Hafsat is a grassroots politician who began political career with the defunct APP/ANPP as a delegate representing Unguwan Sarki Ward from 1999 to 2002, and rising to become Treasurer of the Presidential Campaign Committee, North West Zone while aspiring to become a Member of the Federal House of Representatives for Kaduna North in 2007. She became the Chairperson of Kaduna State ANPP in 2012. After serving as a member of the Technical Committee of ACN, she was the National Women Leader between 2011 and 2013, and a member of the ACN Convention Committee. On the merger of political parties to form the APC, Hafsat served as the Secretary of the APC National Peace and Reconciliatory Committee, North East and Member of the APC Committee on the conduct of Governorship Primaries in Adamawa State; all in 2014. Hajiya aspired to represent Kaduna North in the Federal House of Representatives once again in 2015. Also politically, Hafsat was a Founding Member and Vice President (North) of the Women in Politics Forum.
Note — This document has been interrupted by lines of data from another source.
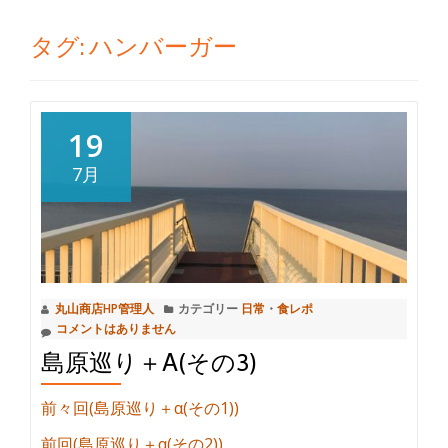
切
タグ:
ハンバーガー
り
替
19
え
7月
丸山商店HP管理人
カテゴリー
日常
・
食レポ
コメントはありません
島原巡り＋Α(その3)
前々回(島原巡り＋α(その1))
前回(島原巡り＋α(その2))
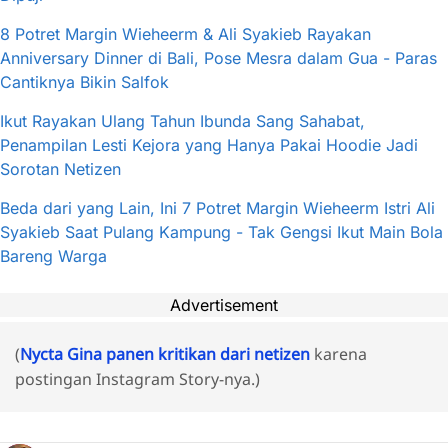
8 Potret Margin Wieheerm & Ali Syakieb Rayakan
Anniversary Dinner di Bali, Pose Mesra dalam Gua - Paras
Cantiknya Bikin Salfok
Ikut Rayakan Ulang Tahun Ibunda Sang Sahabat,
Penampilan Lesti Kejora yang Hanya Pakai Hoodie Jadi
Sorotan Netizen
Beda dari yang Lain, Ini 7 Potret Margin Wieheerm Istri Ali
Syakieb Saat Pulang Kampung - Tak Gengsi Ikut Main Bola
Bareng Warga
Advertisement
(
Nycta Gina panen kritikan dari netizen
karena
postingan Instagram Story-nya.)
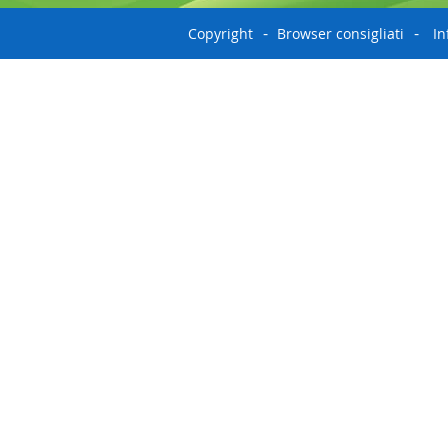
Copyright
Browser consigliati
In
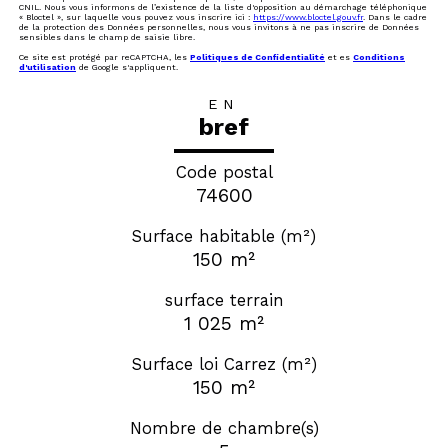
CNIL. Nous vous informons de l’existence de la liste d'opposition au démarchage téléphonique
« Bloctel », sur laquelle vous pouvez vous inscrire ici :
https://www.bloctel.gouv.fr
. Dans le cadre
de la protection des Données personnelles, nous vous invitons à ne pas inscrire de Données
sensibles dans le champ de saisie libre.
Ce site est protégé par reCAPTCHA, les
Politiques de Confidentialité
et es
Conditions
d'utilisation
de Google s'appliquent.
EN
bref
Code postal
74600
Surface habitable (m²)
150 m²
surface terrain
1 025 m²
Surface loi Carrez (m²)
150 m²
Nombre de chambre(s)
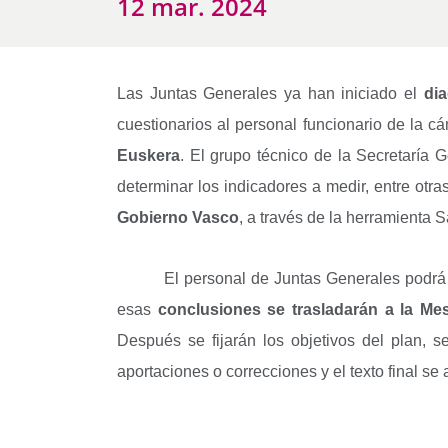
12 mar. 2024
Las Juntas Generales ya han iniciado el
di
cuestionarios al personal funcionario de la c
Euskera
. El grupo técnico de la Secretaría
determinar los indicadores a medir, entre otr
Gobierno Vasco
, a través de la herramienta S
El personal de Juntas Generales podrá
esas
conclusiones se trasladarán a la Me
Después se fijarán los objetivos del plan, 
aportaciones o correcciones y el texto final s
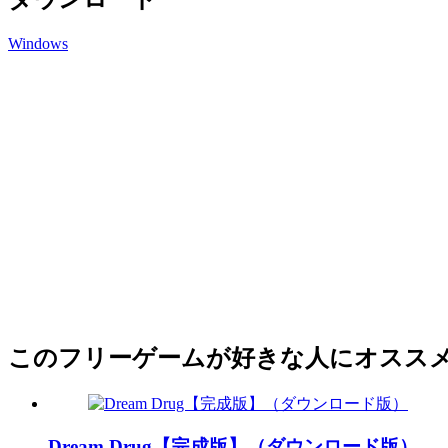
Windows
このフリーゲームが好きな人にオスス
Dream Drug【完成版】（ダウンロード版）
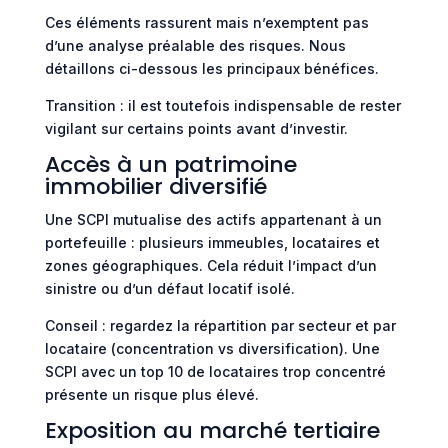
Ces éléments rassurent mais n’exemptent pas
d’une analyse préalable des risques. Nous
détaillons ci-dessous les principaux bénéfices.
Transition : il est toutefois indispensable de rester
vigilant sur certains points avant d’investir.
Accès à un patrimoine
immobilier diversifié
Une SCPI mutualise des actifs appartenant à un
portefeuille : plusieurs immeubles, locataires et
zones géographiques. Cela réduit l’impact d’un
sinistre ou d’un défaut locatif isolé.
Conseil : regardez la répartition par secteur et par
locataire (concentration vs diversification). Une
SCPI avec un top 10 de locataires trop concentré
présente un risque plus élevé.
Exposition au marché tertiaire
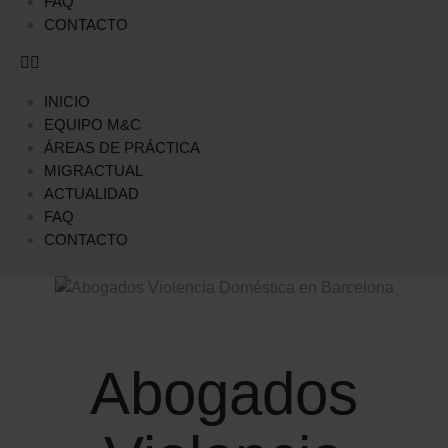
FAQ
CONTACTO
INICIO
EQUIPO M&C
ÁREAS DE PRÁCTICA
MIGRACTUAL
ACTUALIDAD
FAQ
CONTACTO
Abogados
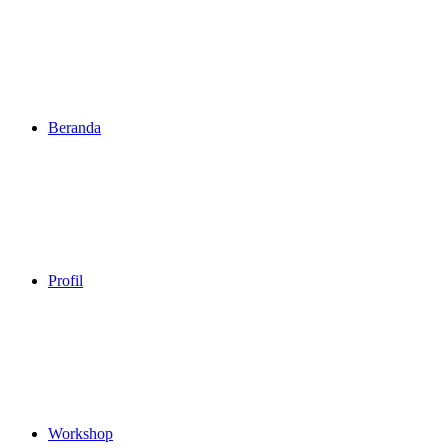
Beranda
Profil
Workshop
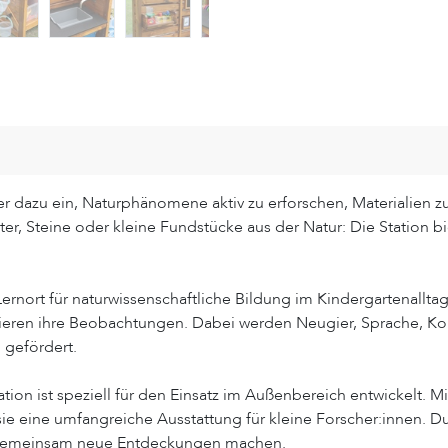
er dazu ein, Naturphänomene aktiv zu erforschen, Materialien
ter, Steine oder kleine Fundstücke aus der Natur: Die Station 
Lernort für naturwissenschaftliche Bildung im Kindergartenalltag
eren ihre Beobachtungen. Dabei werden Neugier, Sprache, Kon
 gefördert.
ation ist speziell für den Einsatz im Außenbereich entwickelt
sie eine umfangreiche Ausstattung für kleine Forscher:innen. 
d gemeinsam neue Entdeckungen machen.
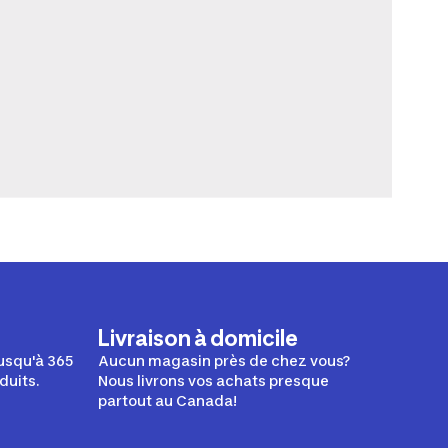
Livraison à domicile
usqu'à 365
Aucun magasin près de chez vous?
duits.
Nous livrons vos achats presque
partout au Canada!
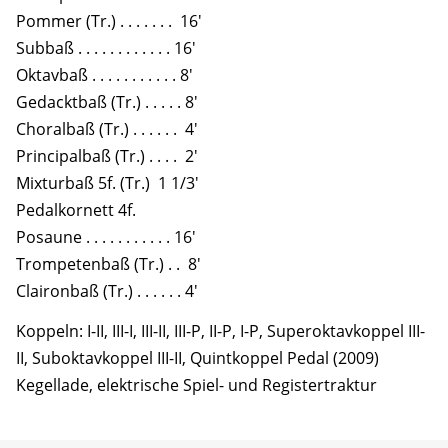
Pommer (Tr.) . . . . . . . 16'
Subbaß . . . . . . . . . . . . 16'
Oktavbaß . . . . . . . . . . . 8'
Gedacktbaß (Tr.) . . . . . 8'
Choralbaß (Tr.) . . . . . . 4'
Principalbaß (Tr.) . . . . 2'
Mixturbaß 5f. (Tr.) 1 1/3'
Pedalkornett 4f.
Posaune . . . . . . . . . . . 16'
Trompetenbaß (Tr.) . . 8'
Claironbaß (Tr.) . . . . . . 4'
Koppeln: I-II, III-I, III-II, III-P, II-P, I-P, Superoktavkoppel III-
II, Suboktavkoppel III-II, Quintkoppel Pedal (2009)
Kegellade, elektrische Spiel- und Registertraktur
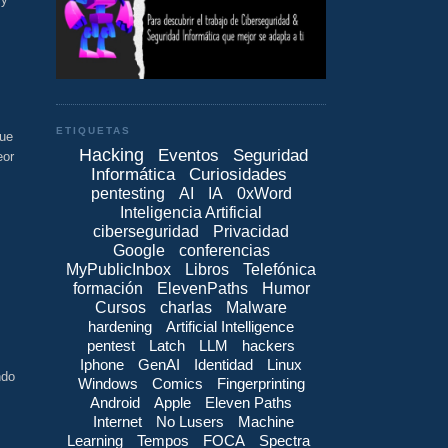
ETIQUETAS
que
Hacking
Eventos
Seguridad
eor
Informática
Curiosidades
pentesting
AI
IA
0xWord
Inteligencia Artificial
ciberseguridad
Privacidad
Google
conferencias
MyPublicInbox
Libros
Telefónica
formación
ElevenPaths
Humor
Cursos
charlas
Malware
hardening
Artificial Intelligence
pentest
Latch
LLM
hackers
Iphone
GenAI
Identidad
Linux
ndo
Windows
Comics
Fingerprinting
Android
Apple
Eleven Paths
Internet
No Lusers
Machine
Learning
Tempos
FOCA
Spectra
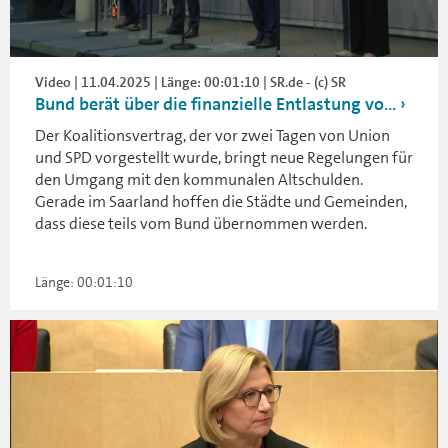
Video | 11.04.2025 | Länge: 00:01:10 | SR.de - (c) SR
Bund berät über die finanzielle Entlastung vo...
Der Koalitionsvertrag, der vor zwei Tagen von Union
und SPD vorgestellt wurde, bringt neue Regelungen für
den Umgang mit den kommunalen Altschulden.
Gerade im Saarland hoffen die Städte und Gemeinden,
dass diese teils vom Bund übernommen werden.
Länge: 00:01:10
==Non-governmental activities==

Hafsat in her social activism and humanitarian work, has participated in a lot of trainings, conferences and workshops. Training on various issues bordering on Women and Women's rights, Social Rights, Gender Equality, Health and HIV/AIDS, Child's Right, Leadership, Social Media, advocacy trainings amongst others. These trainings were both locally and internationally, including those organised by UNFPA, USAID, OXFAM, IRI, DFID, NURHI (Bill and Melinda Gates Foundation), British Council, NIPSS etc.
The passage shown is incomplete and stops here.